Kumar claimed the lower court sentence had not properly credited him for accepting responsibility and pleading guilty.
However, the U.S. Court of Appeals for the Second Circuit in Manhattan ruled Thursday Kumar's guilty plea was eclipsed by his earlier conduct as he "tampered with physical evidence, bribed witnesses, and lied repeatedly during the course of a federal investigation."
Kumar's sentence was imposed in 2006, and he was also ordered to pay $798 million in restitution in the scheme to inflate profits by backdating sales at the Islandia software company. He pleaded guilty to several counts of conspiracy, securities and wire fraud, obstruction of justice and perjury.
The Manhattan court also affirmed the conviction of another, lower-level company employee, Stephen Richards, who was sentenced to 7 years in prison for his role in the scandal. But it ordered the lower court to resentence Richards, saying he should have been given more credit for his acceptance of responsibility.

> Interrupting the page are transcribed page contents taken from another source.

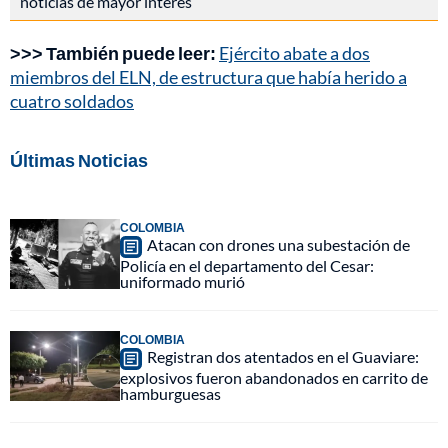
noticias de mayor interés
>>> También puede leer:
Ejército abate a dos
miembros del ELN, de estructura que había herido a
cuatro soldados
Últimas Noticias
COLOMBIA
Atacan con drones una subestación de
Policía en el departamento del Cesar:
uniformado murió
COLOMBIA
Registran dos atentados en el Guaviare:
explosivos fueron abandonados en carrito de
hamburguesas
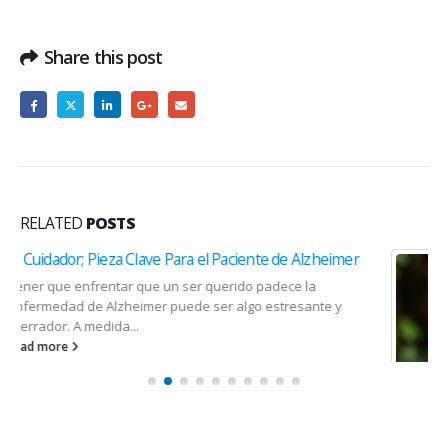
Share this post
RELATED
POSTS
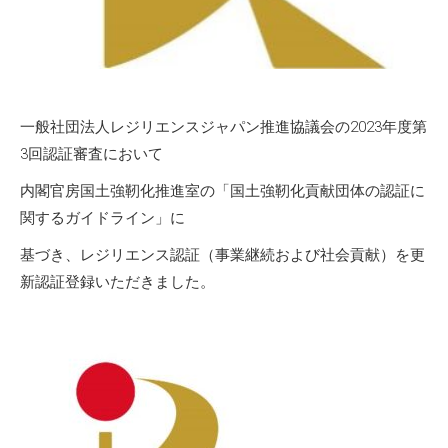
一般社団法人レジリエンスジャパン推進協議会の2023年度第
3回認証審査において
内閣官房国土強靭化推進室の「国土強靭化貢献団体の認証に
関するガイドライン」に
基づき、レジリエンス認証（事業継続および社会貢献）を更
新認証登録いただきました。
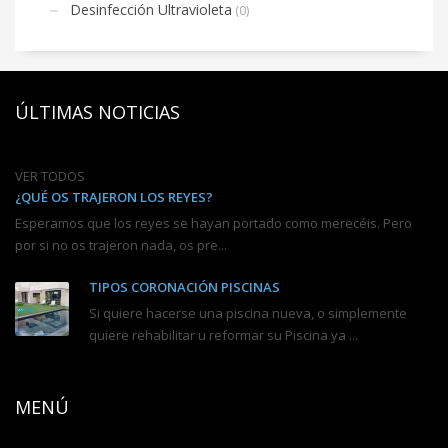
Desinfección Ultravioleta
(0)
ÚLTIMAS NOTICIAS
VER TODOS
¿QUÉ OS TRAJERON LOS REYES?
Esperamos que los reyes se hayan portado como merecéis. Pero
por si no os trajeron nada, os pre...
TIPOS CORONACIÓN PISCINAS
Si quiere hacerse una piscina nueva, o simplemente
quiere rehabilitar u reformar su Piscina ya ...
MENÚ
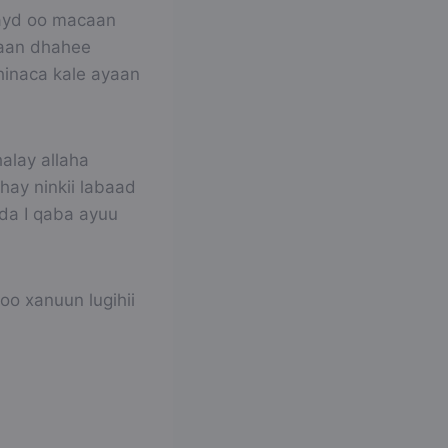
hayd oo macaan
 aan dhahee
dhinaca kale ayaan
halay allaha
hay ninkii labaad
da I qaba ayuu
oo xanuun lugihii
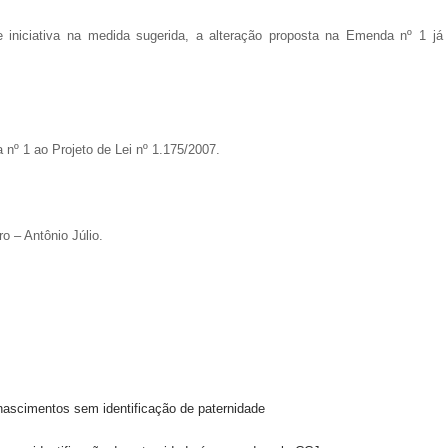
iniciativa na medida sugerida, a alteração proposta na Emenda nº 1 já
nº 1 ao Projeto de Lei nº 1.175/2007.
o – Antônio Júlio.
nascimentos sem identificação de paternidade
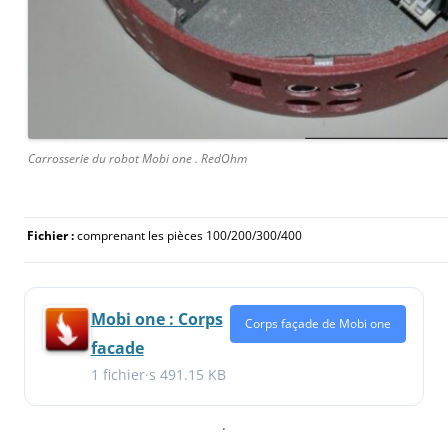
Carrosserie du robot Mobi one . RedOhm
Fichier :
comprenant les pièces 100/200/300/400
Mobi one : Corps
Corps façade de Mobi one
facade
1 fichier·s
491.15 KB
.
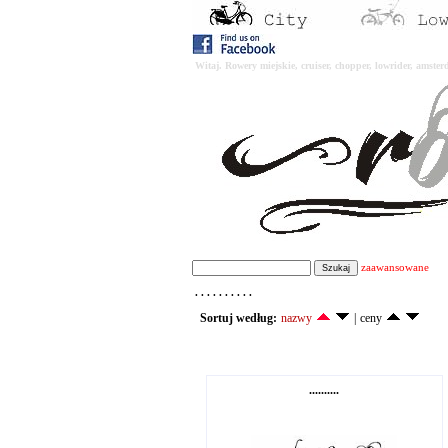
Witaj. Rowery miejskie, cruiser, chopper, lowrider, amst
zaawansowane
. . . . . . . . . .
Sortuj według:
nazwy
|
ceny
..........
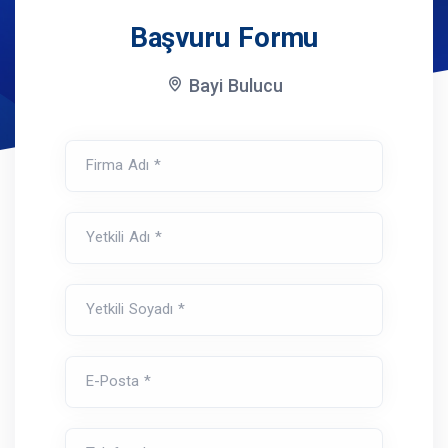
Başvuru Formu
Bayi Bulucu
Firma Adı *
Yetkili Adı *
Yetkili Soyadı *
E-Posta *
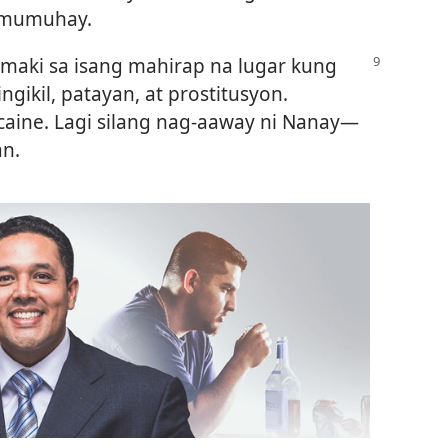
amumuhay.
umaki sa isang mahirap na lugar kung
gikil, patayan, at prostitusyon.
ocaine. Lagi silang nag-aaway ni Nanay—
n.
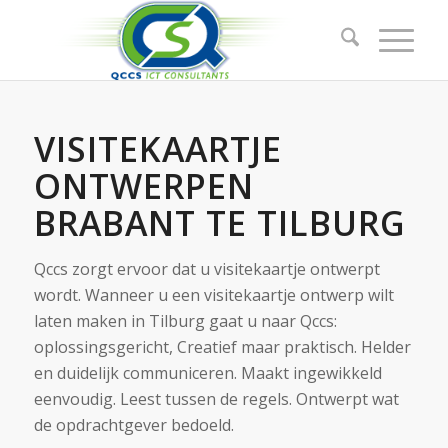
VISITEKAARTJE
ONTWERPEN
BRABANT TE TILBURG
Qccs zorgt ervoor dat u visitekaartje ontwerpt
wordt. Wanneer u een visitekaartje ontwerp wilt
laten maken in Tilburg gaat u naar Qccs:
oplossings­gericht, Creatief maar praktisch. Helder
en duidelijk communiceren. Maakt ingewikkeld
eenvoudig. Leest tussen de regels. Ontwerpt wat
de opdrachtgever bedoeld.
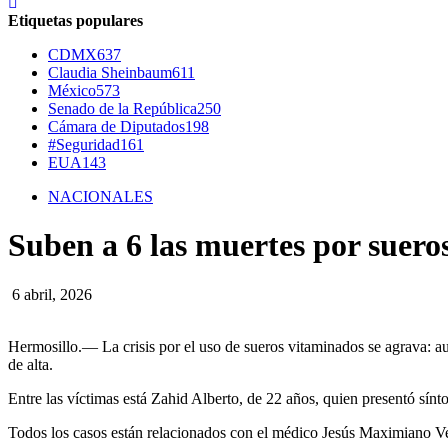
Etiquetas populares
CDMX
637
Claudia Sheinbaum
611
México
573
Senado de la República
250
Cámara de Diputados
198
#Seguridad
161
EUA
143
NACIONALES
Suben a 6 las muertes por sueros
6 abril, 2026
Hermosillo.— La crisis por el uso de sueros vitaminados se agrava: a
de alta.
Entre las víctimas está Zahid Alberto, de 22 años, quien presentó sínt
Todos los casos están relacionados con el médico Jesús Maximiano Ver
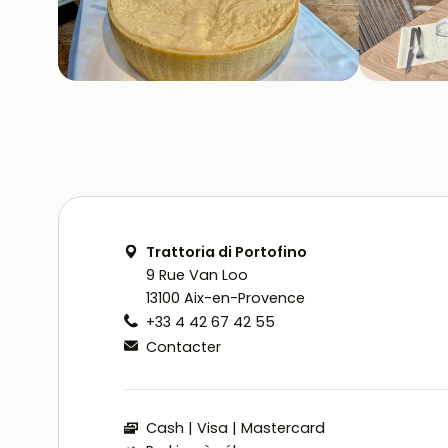
Trattoria di Portofino
9 Rue Van Loo
13100 Aix-en-Provence
+33 4 42 67 42 55
Contacter
Cash
Visa
Mastercard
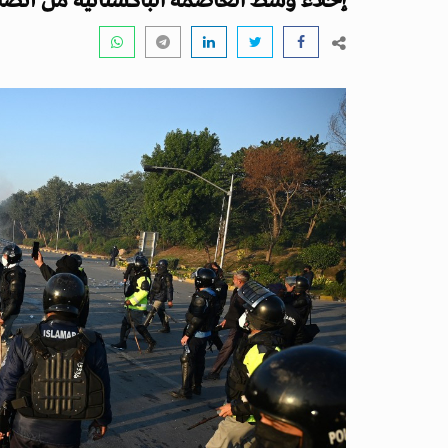
إخلاء وسط العاصمة الباكستانية من أنصا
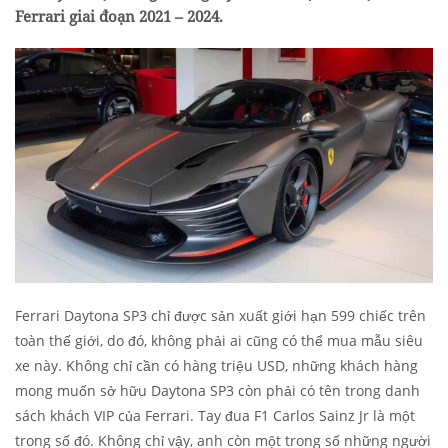
Ferrari giai đoạn 2021 – 2024.
Ferrari Daytona SP3 chỉ được sản xuất giới hạn 599 chiếc trên
toàn thế giới, do đó, không phải ai cũng có thể mua mẫu siêu
xe này. Không chỉ cần có hàng triệu USD, những khách hàng
mong muốn sở hữu Daytona SP3 còn phải có tên trong danh
sách khách VIP của Ferrari. Tay đua F1 Carlos Sainz Jr là một
trong số đó. Không chỉ vậy, anh còn một trong số những người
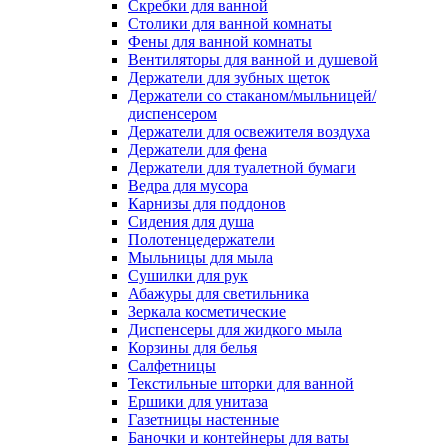
Скребки для ванной
Столики для ванной комнаты
Фены для ванной комнаты
Вентиляторы для ванной и душевой
Держатели для зубных щеток
Держатели со стаканом/мыльницей/
диспенсером
Держатели для освежителя воздуха
Держатели для фена
Держатели для туалетной бумаги
Ведра для мусора
Карнизы для поддонов
Сидения для душа
Полотенцедержатели
Мыльницы для мыла
Сушилки для рук
Абажуры для светильника
Зеркала косметические
Диспенсеры для жидкого мыла
Корзины для белья
Салфетницы
Текстильные шторки для ванной
Ершики для унитаза
Газетницы настенные
Баночки и контейнеры для ваты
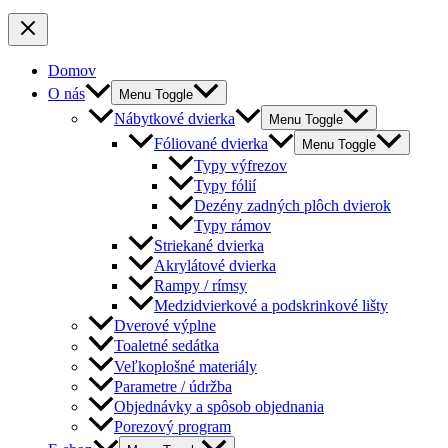
Domov
O nás
Menu Toggle
Nábytkové dvierka
Menu Toggle
Fóliované dvierka
Menu Toggle
Typy výfrezov
Typy fólií
Dezény zadných plôch dvierok
Typy rámov
Striekané dvierka
Akrylátové dvierka
Rampy / rímsy
Medzidvierkové a podskrinkové lišty
Dverové výplne
Toaletné sedátka
Veľkoplošné materiály
Parametre / údržba
Objednávky a spôsob objednania
Porezový program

The two executives varied in their level of acceptance of guilt, the court ruled. "Kumar, individually and separately from Richards, acted in ways that the district court reasonably found to be inconsistent with a full acceptance of responsibility."
The inmate directory Thursday at the federal medium-security men's prison in Fairton, N.J., shows Kumar's date of release as Jan. 25, 2018.
Lawyers for Kumar and Richards could not immediately be reached for comment Thursday.
In conclusion, the court ruled, "the district court's judgment and sentence as to Kumar is affirmed in all respects; the district court's judgment as to Richards is affirmed, but Richards's sentence is vacated and remanded to the district court for resentencing consistent with this opinion."